Another option would be a funeral society.
In such an arrangement, a church or diocese might use its size and leverage to offer pre-planned funeral options in which cost and logistics are pre-arranged, thus alleviating the stress and anxiety that confront parishioners in the difficult hours after a death. Such an arrangement could be cost effective, and offer the comfort of being predictable and easy to arrange, while ensuring that church customs and protocols were followed without a hitch.
Indeed, a willing funeral home — most likely one independently owned, versus one controlled by the four big corporate players in the industry — might help churches and their members consider a range of funeral choices, including natural burial, human composting, tree planting, liquid cremation, and other emerging options. Again, this could be done in a way that prevents members from being exploited as they contemplate options not available 20 or 30 years previously, and with which they may have little firsthand knowledge or experience.
Speaking of exploitation, while such arrangements might afford additional revenue streams to parishes, it’s important not to fall prey to the approach of the Catholic church. In this situation, some allege that dioceses have retained ownership of Catholic cemeteries, while outsourcing cemetery operations to for-profit companies.
The result? Enormous profits to all parties, possibly at the expense of the bereaved.
Nor are the sums of cash involved insignificant, for Catholic dioceses allegedly have sheltered tens of millions of dollars in assets during the abuse settlements via their cemeteries. This illustrates the need for transparency, accountability, and good governance — all things for which the Episcopal church is not well known — should the church choose to become involved in helping members make funeral arrangements. In other words, it is important that any church foray into these space be first and foremost a service, versus a source of income. And funeral care must be free of the petty politics, personal conflicts, and amateur-hour service delivery that all too often become part of the mix when church gets involved.
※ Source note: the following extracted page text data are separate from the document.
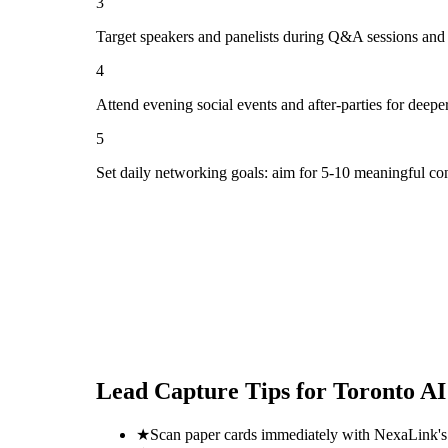
3
Target speakers and panelists during Q&A sessions and
4
Attend evening social events and after-parties for deepe
5
Set daily networking goals: aim for 5-10 meaningful co
Lead Capture Tips for
Toronto AI
★
Scan paper cards immediately with NexaLink's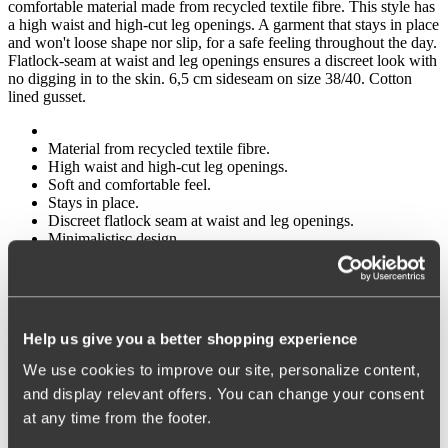
comfortable material made from recycled textile fibre. This style has
a high waist and high-cut leg openings. A garment that stays in place
and won't loose shape nor slip, for a safe feeling throughout the day.
Flatlock-seam at waist and leg openings ensures a discreet look with
no digging in to the skin. 6,5 cm sideseam on size 38/40. Cotton
lined gusset.
Material from recycled textile fibre.
High waist and high-cut leg openings.
Soft and comfortable feel.
Stays in place.
Discreet flatlock seam at waist and leg openings.
Minimalistisc design.
Cotton lined gusset.
Materials:
80 % polyamid, 20% elastane
Help us give you a better shopping experience
Washing Instructions:
We use cookies to improve our site, personalize content,
and display relevant offers. You can change your consent
Delicate wash 40°
at any time from the footer.
Article Number: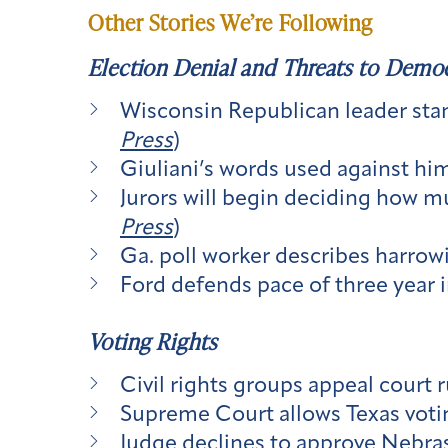
Other Stories We’re Following
Election Denial and Threats to Demo
Wisconsin Republican leader stan
Press
)
Giuliani’s words used against him
Jurors will begin deciding how mu
Press
)
Ga. poll worker describes harrowi
Ford defends pace of three year i
Voting Rights
Civil rights groups appeal court 
Supreme Court allows Texas votin
Judge declines to approve Nebrask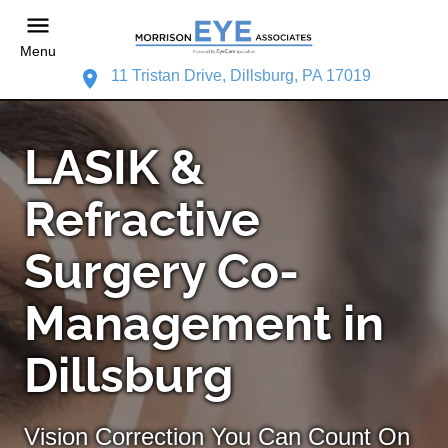
Menu
11 Tristan Drive, Dillsburg, PA 17019
LASIK &
Refractive
Surgery Co-
Management in
Dillsburg
Vision Correction You Can Count On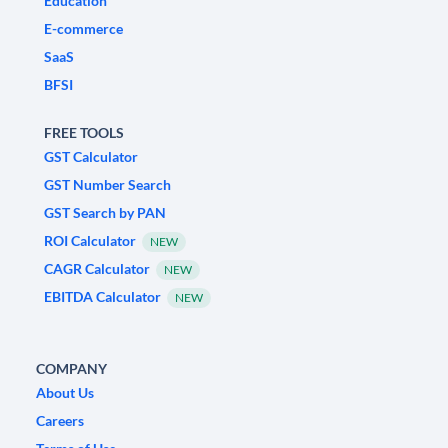
Education
E-commerce
SaaS
BFSI
FREE TOOLS
GST Calculator
GST Number Search
GST Search by PAN
ROI Calculator
NEW
CAGR Calculator
NEW
EBITDA Calculator
NEW
COMPANY
About Us
Careers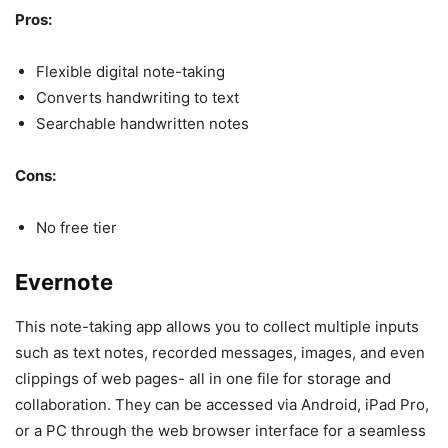
Pros:
Flexible digital note-taking
Converts handwriting to text
Searchable handwritten notes
Cons:
No free tier
Evernote
This note-taking app allows you to collect multiple inputs
such as text notes, recorded messages, images, and even
clippings of web pages- all in one file for storage and
collaboration. They can be accessed via Android, iPad Pro,
or a PC through the web browser interface for a seamless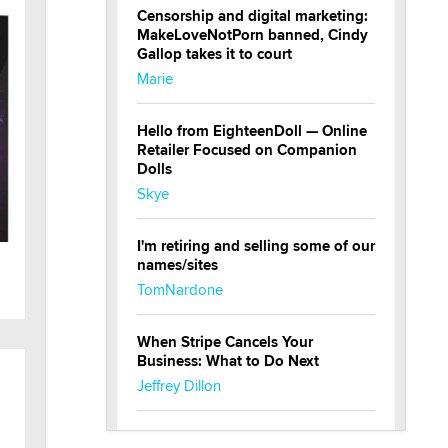
Censorship and digital marketing:
MakeLoveNotPorn banned, Cindy
Gallop takes it to court
Marie
Hello from EighteenDoll — Online
Retailer Focused on Companion
Dolls
Skye
I'm retiring and selling some of our
names/sites
TomNardone
When Stripe Cancels Your
Business: What to Do Next
Jeffrey Dillon
New here - I'm Tigerlily, from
Simpler solutions might also be possible.
Drawing on parishioners with suitable knowledge and experience, churches and dioceses might offer written or online funeral planning guides. A mid-tier solution might be setting up pre-payment investment vehicles for funerals, which might even be structured to provide assets to the church after payment of funeral expenses. This could be a win-win for all involved, while offering certainty to those engaging in estate planning.
And of course, preparing appropriate liturgical resources is appropriate. The beauty of liturgy is that it affords predictability, wisdom and grace, particularly important in the trying days after the loss of a loved one. So thinking about how clergy bless, for example, a human composting is important. And trust me, somewhere out there is the priest who, absent a written liturgy, will solemnly intone, “God, bless this compost heap, even as we commit the body of [insert name of old church lady] to its depths.” Sooner or later, it will happen.
Needless to say, with the rapidly aging demographics of the Episcopal church, those parishes and dioceses that wish to survive should consider that a huge amount of wealth will change hands in the next 20 years as baby boomers reach end of life. Rethinking the Episcopal way of death can be a helpful way to support those engaging in estate planning and other end-of-life decisions, even as it helps churches and dioceses work towards future financial stability.